Cette ligne sectaire ne s’appuie que sur un seul atout : la popularité de son porte-parole, et ses scores passés et escomptés au premier tour des élections présidentielles. Pourtant, l’expérience de LO et des candidatures d’Arlette Laguiller a déjà montré les limites d’une telle démarche. La comparaison est presque cruelle car le cycle parcouru par le NPA a toutes les chances d’être beaucoup plus court que celui de l’autre organisation de l’extrême-gauche française. Très rapidement en effet, tous les clignotants sont passés au rouge : hémorragie militante, y compris au niveau des instances dirigeantes, pauvreté des débats, reconduction quasiment à l’identique des anciens clivages internes de la LCR, état affligeant de la presse et des matériaux du parti, sans parler des résultats électoraux de plus en plus décevants.

Pendant que le NPA ne cessait de se raidir et de cultiver l’isolement, le paysage social et politique, tout particulièrement au sein de la gauche de gauche, évoluait rapidement. L’exaspération populaire à l’égard du sarkozysme n’a cessé de monter, pour alimenter de larges mobilisations sociales, qui se sont heurtées à de multiples limites, à la fois en termes de stratégie syndicale et de débouché politique, et se sont finalement soldées par des échecs.
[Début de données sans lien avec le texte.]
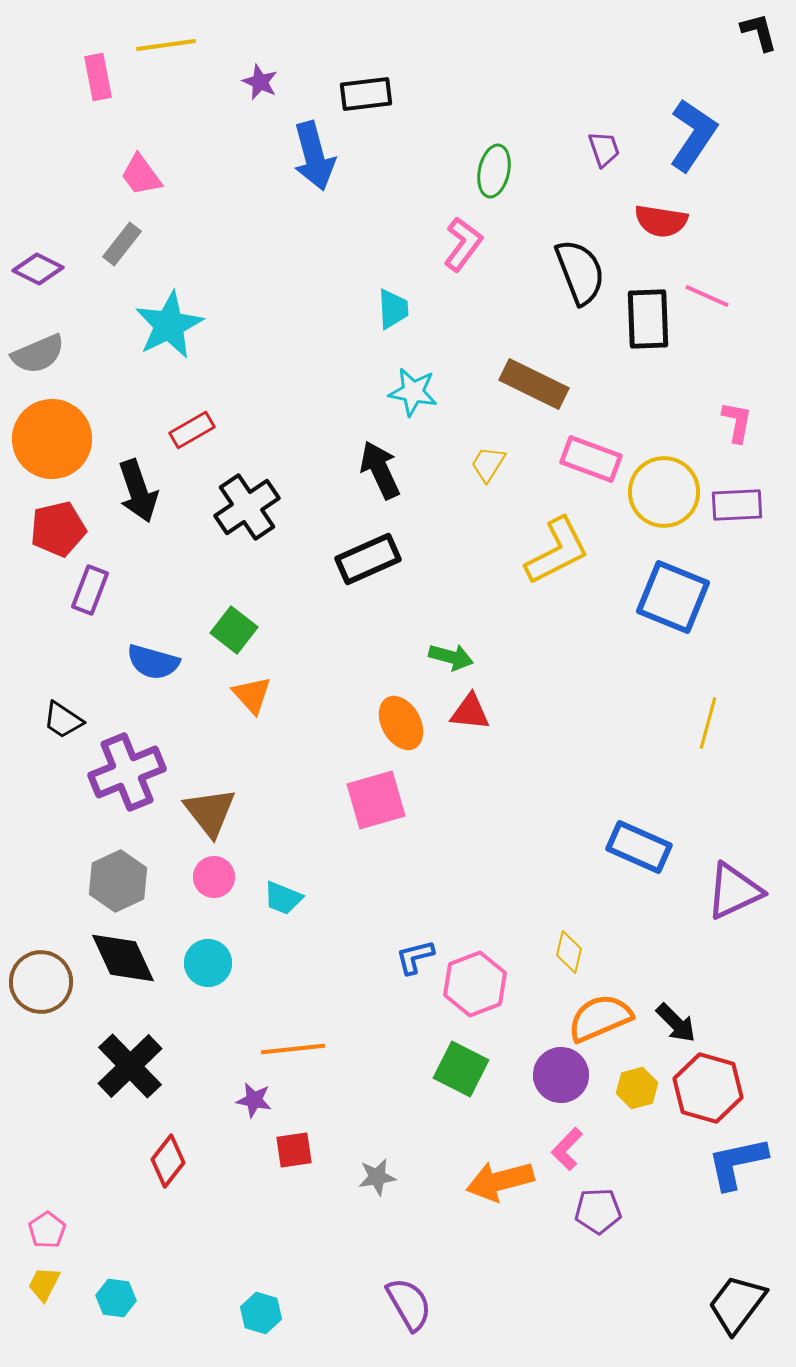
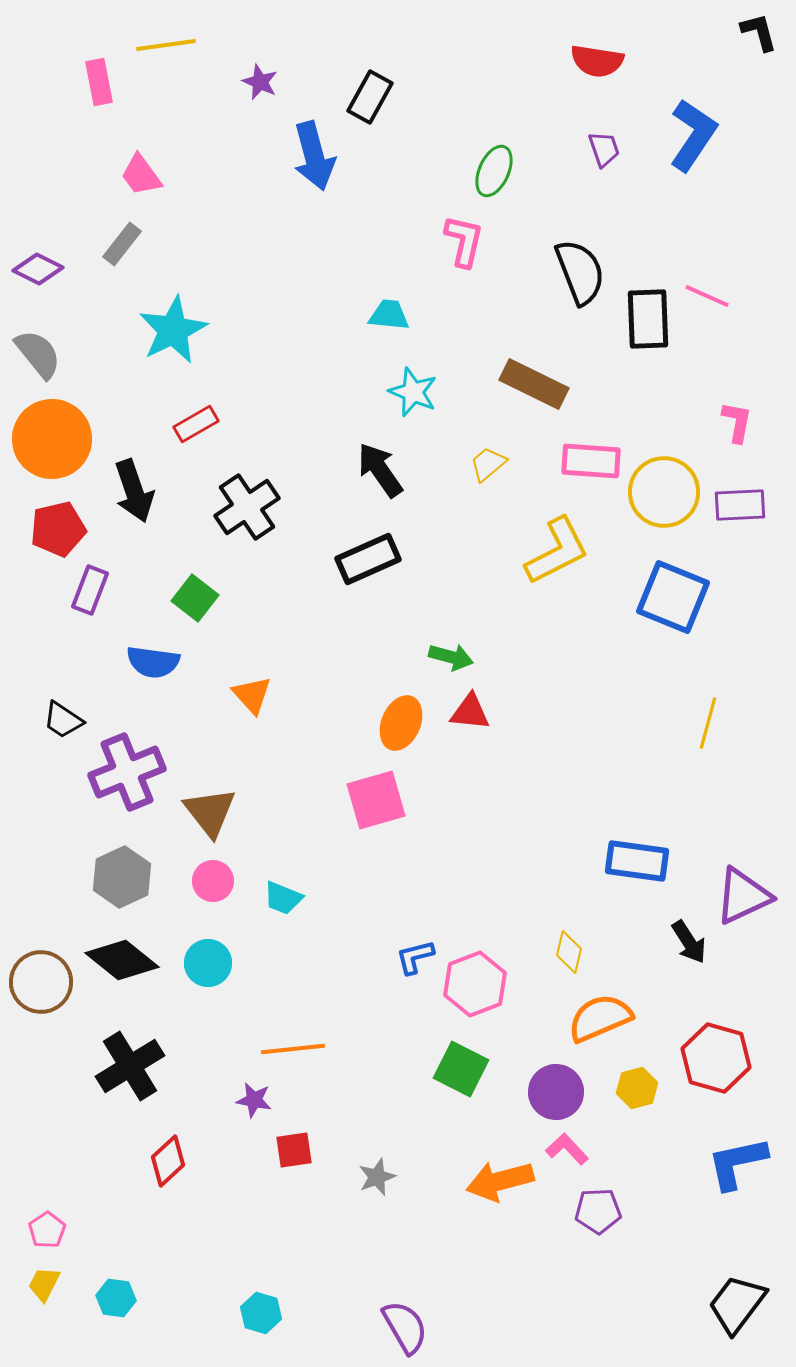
pink rectangle at (98, 77): moved 1 px right, 5 px down
black rectangle at (366, 94): moved 4 px right, 3 px down; rotated 54 degrees counterclockwise
green ellipse at (494, 171): rotated 12 degrees clockwise
red semicircle at (661, 221): moved 64 px left, 160 px up
pink L-shape at (463, 244): moved 1 px right, 3 px up; rotated 24 degrees counterclockwise
cyan trapezoid at (393, 309): moved 4 px left, 6 px down; rotated 81 degrees counterclockwise
cyan star at (169, 325): moved 4 px right, 5 px down
gray semicircle at (38, 354): rotated 106 degrees counterclockwise
cyan star at (413, 392): rotated 12 degrees clockwise
red rectangle at (192, 430): moved 4 px right, 6 px up
pink rectangle at (591, 459): moved 2 px down; rotated 16 degrees counterclockwise
yellow trapezoid at (488, 464): rotated 18 degrees clockwise
black arrow at (380, 470): rotated 10 degrees counterclockwise
black arrow at (138, 491): moved 4 px left
purple rectangle at (737, 505): moved 3 px right
green square at (234, 630): moved 39 px left, 32 px up
blue semicircle at (153, 662): rotated 8 degrees counterclockwise
orange ellipse at (401, 723): rotated 52 degrees clockwise
blue rectangle at (639, 847): moved 2 px left, 14 px down; rotated 16 degrees counterclockwise
pink circle at (214, 877): moved 1 px left, 4 px down
gray hexagon at (118, 881): moved 4 px right, 4 px up
purple triangle at (734, 891): moved 9 px right, 5 px down
black diamond at (123, 958): moved 1 px left, 2 px down; rotated 26 degrees counterclockwise
black arrow at (676, 1023): moved 13 px right, 81 px up; rotated 12 degrees clockwise
black cross at (130, 1066): rotated 12 degrees clockwise
purple circle at (561, 1075): moved 5 px left, 17 px down
red hexagon at (708, 1088): moved 8 px right, 30 px up
pink L-shape at (567, 1149): rotated 93 degrees clockwise
red diamond at (168, 1161): rotated 9 degrees clockwise
gray star at (377, 1177): rotated 12 degrees counterclockwise
purple semicircle at (409, 1304): moved 4 px left, 23 px down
Le PS se prépare à une alternance avec le visage le plus ouvertement libéral qu’il ait affiché jusqu’à présent, et que l’actuel président du FMI incarnera, sans doute, demain. Pour déjouer cette opération, la seule perspective responsable est celle du regroupement de toutes les forces à gauche du PS qui se situent sur le terrain d’une rupture avec le système. Il faut prendre acte que l’essentiel de ces forces se trouvent aujourd’hui au FdG. Pour l’instant simple cartel d’organisations, dépourvu de structuration « par en bas » et de pratiques correspondantes, le FdG a néanmoins déjà apporté la preuve que le tout est supérieur à la somme des parties. Des expériences locales, tout particulièrement celle du Limousin, ont montré qu’une véritable dynamique est possible. Pourquoi alors ne pas prendre au mot les propositions des organisations composant le Front de Gauche d’un programme de rupture avec le système capitaliste et avec le productivisme ?

Nous sommes convaincus que la constitution d’un large front politique de la gauche radicale autour d’un tel programme peut bousculer les rapports de forces à gauche, ébranler la domination du PS en son sein et offrir un véritable débouché politique à la hauteur des espérances et des luttes populaires. C’est la seule voie pour sortir enfin de l’impuissance politique et d’une rhétorique radicale dépourvue d’impact et, en réalité, inoffensive pour le système. C’est à une telle perspective que nous tenterons désormais de contribuer.